En miroir de QUESTIONS DE MANAGEMENT – Regards croisés n°38- POUR DES ORGANISATIONS POST-COVID INCLUSIVES- Dirigé par Soufyane Frimousse et Jean-Marie Peretti – ISSN 2262-7030

La Mixité est le premier facteur de Diversité et la France et l’Union européenne ont adopté des politiques publiques ambitieuses en la matière ! Divers instruments incitatifs mais aussi des quotas assortis de possibles sanctions concernent désormais l’égalité femme/homme (lien loi Rixain) et tentent de repondre à une attente forte quant à une politique « Women friendly » en entreprise.

Mais en ce qui concerne les autres diversités qui se focalisent sur des minorités, la situation est plus contrastée. Un cadre spécifique a été élaboré pour accueillir les personnes en situation de handicap que les organisations décinent de manière plus ou moins proactive cadre qui porte ses fruits.

De l’entre soi des élites au phénomène communautaire

Si l’entre soi des élites est un problème d’équité, il constitue aussi un risque à terme d’efficacité, de capacité à innover, à prendre le virage des défis de demain. Longtemps demeurée masquée par notre idéal égalitaire républicain, la question, la diversité d’origine sociale (qui va souvent de pair avec l’origine: appartenance vraie ou supposée à une prétendue race, une ethnie ou une nation ; appartenance vraie ou supposée à une religion ; capacité à s’exprimer en français et /ou dans une autre langue que le français, etc.) déboule avec force en entreprise depuis quelques temps et interroge les pratiques de recrutement et de management.

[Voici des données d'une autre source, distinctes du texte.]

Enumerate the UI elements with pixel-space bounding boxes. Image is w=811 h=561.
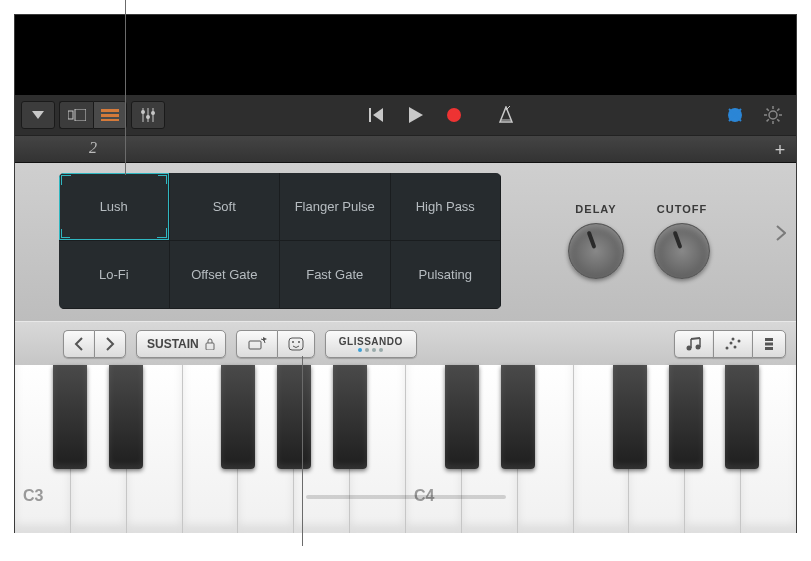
chevron-left-icon xyxy=(74,337,84,351)
delay-knob[interactable] xyxy=(568,223,624,279)
svg-point-44 xyxy=(738,339,741,342)
svg-line-28 xyxy=(777,109,779,111)
view-list-button[interactable] xyxy=(93,101,127,129)
octave-up-button[interactable] xyxy=(94,330,126,358)
svg-point-35 xyxy=(298,341,300,343)
add-track-button[interactable]: + xyxy=(770,140,790,161)
chord-stack-icon xyxy=(763,337,775,351)
lock-icon xyxy=(205,338,215,350)
preset-lo-fi[interactable]: Lo-Fi xyxy=(59,241,170,309)
keyboard-scroll-indicator[interactable] xyxy=(306,495,506,499)
svg-rect-48 xyxy=(765,347,773,350)
panel-next-button[interactable] xyxy=(776,223,786,246)
chevron-right-icon xyxy=(776,225,786,241)
preset-label: Fast Gate xyxy=(306,267,363,282)
knob-area: DELAY CUTOFF xyxy=(529,173,749,309)
preset-label: Lush xyxy=(100,199,128,214)
face-icon xyxy=(288,337,304,351)
master-effects-button[interactable] xyxy=(718,101,752,129)
rewind-button[interactable] xyxy=(361,101,395,129)
svg-marker-0 xyxy=(32,111,44,119)
svg-point-41 xyxy=(726,346,729,349)
arpeggio-chord-button[interactable] xyxy=(752,330,786,358)
timeline-ruler[interactable]: 2 + xyxy=(15,135,796,163)
cutoff-knob-label: CUTOFF xyxy=(657,203,707,215)
arpeggio-pattern-button[interactable] xyxy=(713,330,752,358)
keyboard-mode-button[interactable] xyxy=(236,330,277,358)
svg-rect-31 xyxy=(249,341,261,349)
view-split-button[interactable] xyxy=(59,101,93,129)
preset-high-pass[interactable]: High Pass xyxy=(391,173,502,241)
preset-lush[interactable]: Lush xyxy=(59,173,170,241)
svg-line-27 xyxy=(777,119,779,121)
svg-rect-2 xyxy=(75,109,86,121)
black-key[interactable] xyxy=(501,365,535,469)
record-icon xyxy=(447,108,461,122)
preset-soft[interactable]: Soft xyxy=(170,173,281,241)
view-list-icon xyxy=(101,109,119,121)
svg-point-21 xyxy=(769,111,777,119)
svg-rect-3 xyxy=(101,109,119,112)
svg-rect-47 xyxy=(765,342,773,345)
gear-icon xyxy=(764,106,782,124)
keyboard-swap-icon xyxy=(247,337,267,351)
preset-label: Offset Gate xyxy=(191,267,257,282)
svg-rect-4 xyxy=(101,114,119,117)
svg-line-40 xyxy=(691,338,700,339)
mixer-icon xyxy=(140,107,156,123)
chevron-down-icon xyxy=(32,111,44,119)
svg-point-11 xyxy=(151,111,155,115)
black-key[interactable] xyxy=(221,365,255,469)
svg-rect-5 xyxy=(101,119,119,121)
play-button[interactable] xyxy=(399,101,433,129)
octave-down-button[interactable] xyxy=(63,330,94,358)
black-key[interactable] xyxy=(53,365,87,469)
glissando-page-dots xyxy=(358,348,383,352)
toolbar-dropdown-button[interactable] xyxy=(21,101,55,129)
black-key[interactable] xyxy=(669,365,703,469)
annotation-line-top xyxy=(125,0,126,175)
svg-point-42 xyxy=(730,341,733,344)
instrument-panel: Lush Soft Flanger Pulse High Pass Lo-Fi … xyxy=(15,163,796,321)
black-key[interactable] xyxy=(333,365,367,469)
annotation-line-bottom xyxy=(302,356,303,546)
preset-fast-gate[interactable]: Fast Gate xyxy=(280,241,391,309)
sustain-button[interactable]: SUSTAIN xyxy=(136,330,226,358)
selection-corner-icon xyxy=(61,229,70,238)
black-key[interactable] xyxy=(613,365,647,469)
svg-point-9 xyxy=(141,110,145,114)
keyboard-controls-row: SUSTAIN GLISSANDO xyxy=(15,321,796,365)
black-key[interactable] xyxy=(277,365,311,469)
svg-line-26 xyxy=(767,109,769,111)
record-button[interactable] xyxy=(437,101,471,129)
master-effects-icon xyxy=(726,106,744,124)
preset-label: Flanger Pulse xyxy=(295,199,375,214)
arpeggio-notes-button[interactable] xyxy=(674,330,713,358)
preset-label: Soft xyxy=(213,199,236,214)
preset-pulsating[interactable]: Pulsating xyxy=(391,241,502,309)
preset-offset-gate[interactable]: Offset Gate xyxy=(170,241,281,309)
black-key[interactable] xyxy=(109,365,143,469)
preset-flanger-pulse[interactable]: Flanger Pulse xyxy=(280,173,391,241)
delay-knob-label: DELAY xyxy=(575,203,616,215)
settings-button[interactable] xyxy=(756,101,790,129)
glissando-button[interactable]: GLISSANDO xyxy=(325,330,417,358)
piano-keyboard: C3 C4 xyxy=(15,365,796,533)
svg-point-10 xyxy=(146,115,150,119)
black-key[interactable] xyxy=(725,365,759,469)
app-frame: 2 + Lush Soft Flanger Pulse High Pass Lo… xyxy=(14,14,797,533)
key-label-c3: C3 xyxy=(23,487,43,505)
pattern-icon xyxy=(724,337,742,351)
metronome-button[interactable] xyxy=(489,101,523,129)
face-controls-button[interactable] xyxy=(277,330,315,358)
svg-point-43 xyxy=(734,345,737,348)
svg-rect-46 xyxy=(765,338,773,341)
cutoff-knob[interactable] xyxy=(654,223,710,279)
black-key[interactable] xyxy=(445,365,479,469)
svg-rect-1 xyxy=(68,111,73,119)
mixer-button[interactable] xyxy=(131,101,165,129)
svg-marker-13 xyxy=(373,108,383,122)
view-split-icon xyxy=(68,109,86,121)
preset-grid: Lush Soft Flanger Pulse High Pass Lo-Fi … xyxy=(59,173,501,309)
play-icon xyxy=(409,107,423,123)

Aujourd’hui, il et un fait c’est que les convictions et pratiques religieuses créent des clivages et déstabilisent le vivre ensemble laïque en France ; les communautarismes se développent et nécessitent une politique d’inclusion dédiée en entreprise qui n’est pas facile à élaborer, loin s’en faut.

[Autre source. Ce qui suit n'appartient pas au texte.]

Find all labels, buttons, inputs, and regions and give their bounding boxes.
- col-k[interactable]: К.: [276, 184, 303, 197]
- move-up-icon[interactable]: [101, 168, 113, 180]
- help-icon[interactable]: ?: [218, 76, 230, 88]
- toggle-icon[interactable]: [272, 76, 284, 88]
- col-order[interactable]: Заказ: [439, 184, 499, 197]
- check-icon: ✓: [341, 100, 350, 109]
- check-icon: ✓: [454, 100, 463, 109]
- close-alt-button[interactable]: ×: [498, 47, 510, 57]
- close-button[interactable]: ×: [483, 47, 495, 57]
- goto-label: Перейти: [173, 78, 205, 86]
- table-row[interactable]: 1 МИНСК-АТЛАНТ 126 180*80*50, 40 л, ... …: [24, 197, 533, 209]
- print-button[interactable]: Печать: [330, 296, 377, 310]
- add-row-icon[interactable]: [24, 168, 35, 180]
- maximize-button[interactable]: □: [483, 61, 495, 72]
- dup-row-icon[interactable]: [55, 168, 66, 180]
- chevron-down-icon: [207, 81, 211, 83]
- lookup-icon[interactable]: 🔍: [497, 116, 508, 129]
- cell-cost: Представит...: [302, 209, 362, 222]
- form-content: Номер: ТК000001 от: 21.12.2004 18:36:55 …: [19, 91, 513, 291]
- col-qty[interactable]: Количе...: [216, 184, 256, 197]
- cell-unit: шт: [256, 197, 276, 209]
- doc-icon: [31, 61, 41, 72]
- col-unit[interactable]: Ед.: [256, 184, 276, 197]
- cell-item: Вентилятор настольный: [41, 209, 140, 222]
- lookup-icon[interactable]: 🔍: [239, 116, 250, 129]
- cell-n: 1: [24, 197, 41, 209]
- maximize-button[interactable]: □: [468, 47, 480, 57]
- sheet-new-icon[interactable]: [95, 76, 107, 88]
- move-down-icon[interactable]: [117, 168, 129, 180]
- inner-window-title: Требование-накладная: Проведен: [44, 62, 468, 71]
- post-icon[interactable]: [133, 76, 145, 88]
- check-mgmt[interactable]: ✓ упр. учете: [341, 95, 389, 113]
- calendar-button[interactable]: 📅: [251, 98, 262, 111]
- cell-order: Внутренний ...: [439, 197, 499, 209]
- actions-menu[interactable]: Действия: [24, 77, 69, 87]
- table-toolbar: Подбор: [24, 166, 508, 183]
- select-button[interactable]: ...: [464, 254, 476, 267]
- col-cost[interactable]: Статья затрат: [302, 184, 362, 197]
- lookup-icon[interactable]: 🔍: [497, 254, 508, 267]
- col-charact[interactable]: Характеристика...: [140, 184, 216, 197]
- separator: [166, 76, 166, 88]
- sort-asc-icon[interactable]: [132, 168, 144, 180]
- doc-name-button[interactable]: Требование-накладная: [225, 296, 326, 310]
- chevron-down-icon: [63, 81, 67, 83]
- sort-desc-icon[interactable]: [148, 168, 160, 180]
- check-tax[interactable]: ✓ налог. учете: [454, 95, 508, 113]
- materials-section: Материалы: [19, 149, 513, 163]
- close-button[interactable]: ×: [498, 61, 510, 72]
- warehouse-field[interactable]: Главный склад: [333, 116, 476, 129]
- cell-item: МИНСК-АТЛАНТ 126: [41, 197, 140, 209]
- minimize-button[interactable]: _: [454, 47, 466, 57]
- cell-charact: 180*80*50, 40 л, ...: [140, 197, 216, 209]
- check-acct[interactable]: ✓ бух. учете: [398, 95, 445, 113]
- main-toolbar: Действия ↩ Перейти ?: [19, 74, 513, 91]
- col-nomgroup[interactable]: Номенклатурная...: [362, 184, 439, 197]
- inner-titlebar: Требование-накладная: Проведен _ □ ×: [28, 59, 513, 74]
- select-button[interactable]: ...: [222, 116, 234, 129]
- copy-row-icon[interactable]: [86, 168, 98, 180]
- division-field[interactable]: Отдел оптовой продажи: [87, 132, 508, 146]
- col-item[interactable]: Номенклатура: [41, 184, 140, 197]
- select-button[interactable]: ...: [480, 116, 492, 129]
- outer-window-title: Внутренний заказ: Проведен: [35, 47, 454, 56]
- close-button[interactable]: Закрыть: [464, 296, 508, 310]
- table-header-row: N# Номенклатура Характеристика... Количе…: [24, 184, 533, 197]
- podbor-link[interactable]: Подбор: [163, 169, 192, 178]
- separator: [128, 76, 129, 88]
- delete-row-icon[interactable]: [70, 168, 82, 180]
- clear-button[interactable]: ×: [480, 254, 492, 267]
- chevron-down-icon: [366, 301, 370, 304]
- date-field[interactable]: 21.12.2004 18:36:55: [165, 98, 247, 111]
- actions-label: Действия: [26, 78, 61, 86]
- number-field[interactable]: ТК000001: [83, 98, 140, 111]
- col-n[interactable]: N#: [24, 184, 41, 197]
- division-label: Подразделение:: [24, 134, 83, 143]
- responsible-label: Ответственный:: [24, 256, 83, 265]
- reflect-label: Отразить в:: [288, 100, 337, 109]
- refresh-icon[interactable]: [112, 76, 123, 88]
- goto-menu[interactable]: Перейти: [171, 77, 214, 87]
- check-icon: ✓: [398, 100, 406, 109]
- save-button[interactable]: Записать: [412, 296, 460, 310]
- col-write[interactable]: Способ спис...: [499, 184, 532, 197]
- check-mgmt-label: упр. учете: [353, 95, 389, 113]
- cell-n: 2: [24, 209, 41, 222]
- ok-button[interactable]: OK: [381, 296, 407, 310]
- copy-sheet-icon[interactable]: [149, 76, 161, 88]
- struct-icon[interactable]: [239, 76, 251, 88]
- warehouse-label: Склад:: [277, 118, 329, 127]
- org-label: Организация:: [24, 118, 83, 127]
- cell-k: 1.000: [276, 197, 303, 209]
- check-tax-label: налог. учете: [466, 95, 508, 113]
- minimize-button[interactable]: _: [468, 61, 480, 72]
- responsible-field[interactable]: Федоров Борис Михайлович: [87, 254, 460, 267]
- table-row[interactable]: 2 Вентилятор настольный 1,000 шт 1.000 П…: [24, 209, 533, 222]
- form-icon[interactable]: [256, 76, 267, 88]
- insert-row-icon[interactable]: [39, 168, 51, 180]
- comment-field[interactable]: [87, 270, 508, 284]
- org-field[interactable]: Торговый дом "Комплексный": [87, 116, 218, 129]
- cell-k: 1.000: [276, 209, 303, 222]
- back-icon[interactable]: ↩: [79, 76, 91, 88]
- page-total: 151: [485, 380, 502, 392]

L’idéal Républicain laïque et égalitaire, fondé sur la méritocratie, bat donc sérieusement de l’aile. Peut-on demander à l’entreprise de régler des problèmes que la société n’arrive plus à gérer à l’école ou dans nos villages et villes ?

Fondée ou non cette charge semble être celle des RH, confrontées à des revendications communautaires. Il semble à cet égard que le plus efficient soit (même s’il ne prémunit pas l’entreprise de toute difficulté) la définition commune avec le CSE, d’une Charte proclamant les valeurs éthiques partagées accompagnée d’un système d’alerte. telle que la propose l’AFMD

Mais si l’entreprise est amenée à se saisir de ces questions, qu’en est il de la formation et préparation des managers à celles-ci ?

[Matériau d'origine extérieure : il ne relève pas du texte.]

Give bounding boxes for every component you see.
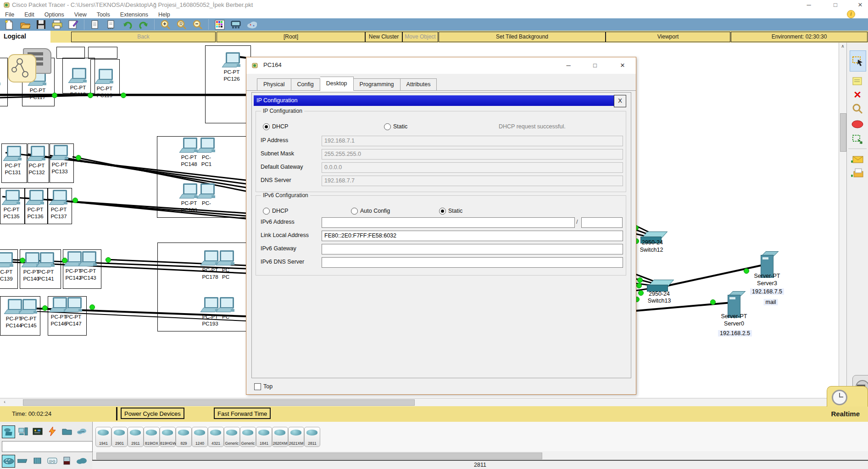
window-maximize-button[interactable]: □: [829, 1, 842, 9]
add-simple-pdu-tool-icon[interactable]: [850, 152, 865, 166]
place-note-tool-icon[interactable]: [850, 74, 865, 88]
window-close-button[interactable]: ✕: [853, 1, 867, 9]
subnet-mask-field[interactable]: 255.255.255.0: [322, 149, 623, 160]
device-model-1941[interactable]: 1941: [95, 427, 111, 447]
pc-node-icon[interactable]: [37, 252, 56, 268]
device-model-2901[interactable]: 2901: [111, 427, 128, 447]
ipv6-gateway-field[interactable]: [322, 244, 623, 254]
pc-node-icon[interactable]: [217, 297, 235, 313]
undo-icon[interactable]: [122, 19, 133, 30]
paste-icon[interactable]: [106, 19, 117, 30]
pc-node-icon[interactable]: [69, 68, 88, 83]
category-multiuser-icon[interactable]: [75, 425, 88, 437]
dialog-close-button[interactable]: ✕: [615, 60, 630, 71]
category-end-devices-icon[interactable]: [17, 425, 29, 437]
dialog-titlebar[interactable]: PC164 ─ □ ✕: [246, 57, 636, 74]
device-search-input[interactable]: [2, 441, 93, 452]
pc-node-icon[interactable]: [180, 183, 199, 199]
subcategory-switches-icon[interactable]: [17, 455, 29, 467]
pc-node-icon[interactable]: [65, 297, 83, 313]
dialog-maximize-button[interactable]: □: [587, 60, 603, 71]
info-icon[interactable]: i: [847, 10, 855, 18]
menu-edit[interactable]: Edit: [19, 11, 39, 18]
canvas-vertical-scrollbar[interactable]: ∧ ∨: [839, 43, 847, 398]
draw-shape-tool-icon[interactable]: [850, 117, 865, 131]
ipv6-dns-server-field[interactable]: [322, 257, 623, 268]
network-cloud-icon[interactable]: [246, 19, 257, 30]
ipv6-prefix-field[interactable]: [581, 217, 623, 228]
redo-icon[interactable]: [138, 19, 149, 30]
open-file-icon[interactable]: [20, 19, 30, 30]
menu-tools[interactable]: Tools: [92, 11, 115, 18]
tab-attributes[interactable]: Attributes: [401, 78, 437, 91]
ip-address-field[interactable]: 192.168.7.1: [322, 136, 623, 146]
pc-node-icon[interactable]: [50, 190, 68, 205]
realtime-mode-tab[interactable]: [827, 386, 868, 407]
pc-node-icon[interactable]: [198, 138, 216, 153]
subcategory-routers-icon[interactable]: [2, 455, 15, 468]
pc-node-icon[interactable]: [27, 190, 45, 205]
device-strip-scrollbar[interactable]: [93, 451, 868, 460]
back-button[interactable]: Back: [71, 32, 216, 42]
ipv6-auto-config-radio[interactable]: [351, 208, 358, 215]
vertical-scroll-thumb[interactable]: [840, 113, 846, 152]
menu-help[interactable]: Help: [153, 11, 175, 18]
fast-forward-time-button[interactable]: Fast Forward Time: [214, 408, 271, 419]
pc-node-icon[interactable]: [79, 251, 98, 267]
scroll-up-icon[interactable]: ∧: [839, 44, 846, 49]
pc-node-icon[interactable]: [180, 138, 199, 153]
pc-node-icon[interactable]: [0, 71, 1, 86]
menu-view[interactable]: View: [69, 11, 92, 18]
resize-shape-tool-icon[interactable]: [850, 133, 865, 147]
menu-file[interactable]: File: [0, 11, 19, 18]
root-button[interactable]: [Root]: [217, 32, 365, 42]
new-cluster-button[interactable]: New Cluster: [365, 32, 402, 42]
strip-scroll-thumb[interactable]: [96, 452, 542, 459]
device-model-2620xm[interactable]: 2620XM: [272, 427, 288, 447]
pc-node-icon[interactable]: [3, 190, 21, 205]
device-model-2911[interactable]: 2911: [128, 427, 144, 447]
custom-device-dialog-icon[interactable]: [230, 19, 241, 30]
power-cycle-devices-button[interactable]: Power Cycle Devices: [121, 408, 184, 419]
pc-node-icon[interactable]: [0, 252, 14, 268]
dns-server-field[interactable]: 192.168.7.7: [322, 176, 623, 186]
subcategory-wan-emulation-icon[interactable]: [75, 455, 88, 467]
dhcp-radio[interactable]: [263, 123, 270, 130]
ipv6-address-field[interactable]: [322, 217, 575, 228]
device-model-generic[interactable]: Generic: [224, 427, 240, 447]
default-gateway-field[interactable]: 0.0.0.0: [322, 162, 623, 173]
horizontal-scroll-thumb[interactable]: [23, 399, 415, 406]
device-model-819iox[interactable]: 819IOX: [144, 427, 160, 447]
top-checkbox[interactable]: [254, 383, 261, 390]
device-model-4321[interactable]: 4321: [208, 427, 224, 447]
scroll-left-icon[interactable]: ‹: [1, 399, 8, 404]
delete-tool-icon[interactable]: ✕: [850, 88, 865, 102]
copy-icon[interactable]: [90, 19, 100, 30]
device-model-1240[interactable]: 1240: [192, 427, 208, 447]
subcategory-hubs-icon[interactable]: [31, 455, 44, 467]
add-complex-pdu-tool-icon[interactable]: [850, 166, 865, 180]
tab-programming[interactable]: Programming: [354, 78, 401, 91]
zoom-in-icon[interactable]: [160, 19, 171, 30]
menu-options[interactable]: Options: [39, 11, 69, 18]
zoom-reset-icon[interactable]: R: [176, 19, 187, 30]
dialog-minimize-button[interactable]: ─: [561, 60, 576, 71]
device-model-generic[interactable]: Generic: [240, 427, 256, 447]
pc-node-icon[interactable]: [28, 146, 46, 161]
device-model-1841[interactable]: 1841: [256, 427, 272, 447]
activity-wizard-icon[interactable]: [68, 19, 78, 30]
category-miscellaneous-icon[interactable]: [61, 425, 73, 437]
cluster-box[interactable]: [88, 47, 117, 59]
ip-config-close-button[interactable]: X: [614, 95, 626, 107]
cluster-box[interactable]: [56, 47, 85, 59]
window-minimize-button[interactable]: ─: [802, 1, 816, 9]
category-network-devices-icon[interactable]: [2, 425, 15, 438]
select-tool-icon[interactable]: [850, 50, 866, 72]
pc-node-icon[interactable]: [217, 250, 235, 266]
set-tiled-background-button[interactable]: Set Tiled Background: [439, 32, 606, 42]
device-model-2811[interactable]: 2811: [304, 427, 320, 447]
inspect-tool-icon[interactable]: [850, 102, 865, 116]
viewport-button[interactable]: Viewport: [606, 32, 730, 42]
tab-desktop[interactable]: Desktop: [320, 77, 354, 91]
tab-physical[interactable]: Physical: [257, 78, 291, 91]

Quel est le rôle potentiel des grandes écoles en la matière ?

L’expérience menée à l’Essec BS dont je peux témoigner est à cet égard intéressante.

Précisons deux choses avant d’aller plus avant: d’une part si l’éducation superieure se saisit de la question c’est en ayant conscience qu’en petite école, bien avant le bac, le travail n’a pas toujours été fait et que nous accueillons, malgré nous, des individus jeunes parfois non sensibilisés au vivre ensemble voire pire. D’autre part, même si nous faisons des efforts, de gros efforts, la tâche est lourde et longue et demeurer humble est requis.

Que faire ?

1. Jouer collectif à l’AFMD : voir le Kit de prevention des discriminations dans l’enseignement supérieur) et à la Conference des Grandes Ecoles au sein de la commission Diversité présidée par le DG Vincenzo Vinzi. Voir notamment le Livre blanc sur l’ouverture sociale

2. Suivre son chemin

L’école a également souhaite initié, il y a 4 ans désormais, une démarche adaptée à la culture particulière de l’école. Professeurs, collaborateurs mais aussi étudiants ont acté l’écriture collective d’une charte du Respect d’Autrui, l’application de celle-ci à toutes et tous et la mise en place d’un système d’alerte à partir d’une plate forme ou de contacts de visu avec des référents formés qui font remonter les incidents terrain. Une « jurisprudence » se crée pas à pas pour les cas qui, sans relever du droit pénal (VSS ou propos et comportement sexiste ou raciste) relèvent d’une zone grise et nous semblent non conformes aux valeurs de l’école.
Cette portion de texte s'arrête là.